**Problem**: In the records below, copy the line that contains "With an impressive" and each line after it, word for word, through the last.
[Opening Supplied records section]
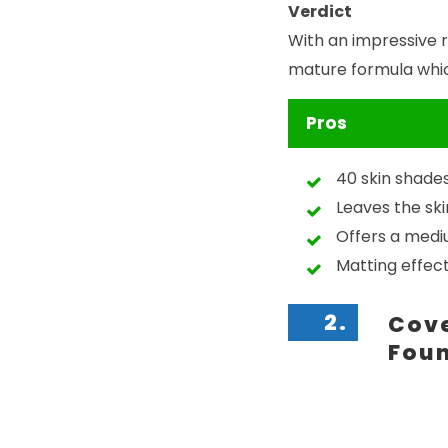
Verdict
With an impressive 
mature formula which
Pros
40 skin shade
Leaves the ski
Offers a med
Matting effec
2.
Cove
Fou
[Closing Supplied records section]
**Task solution**:
With an impressive 
mature formula which
Pros
40 skin shade
Leaves the ski
Offers a med
Matting effec
2.
Cove
Fou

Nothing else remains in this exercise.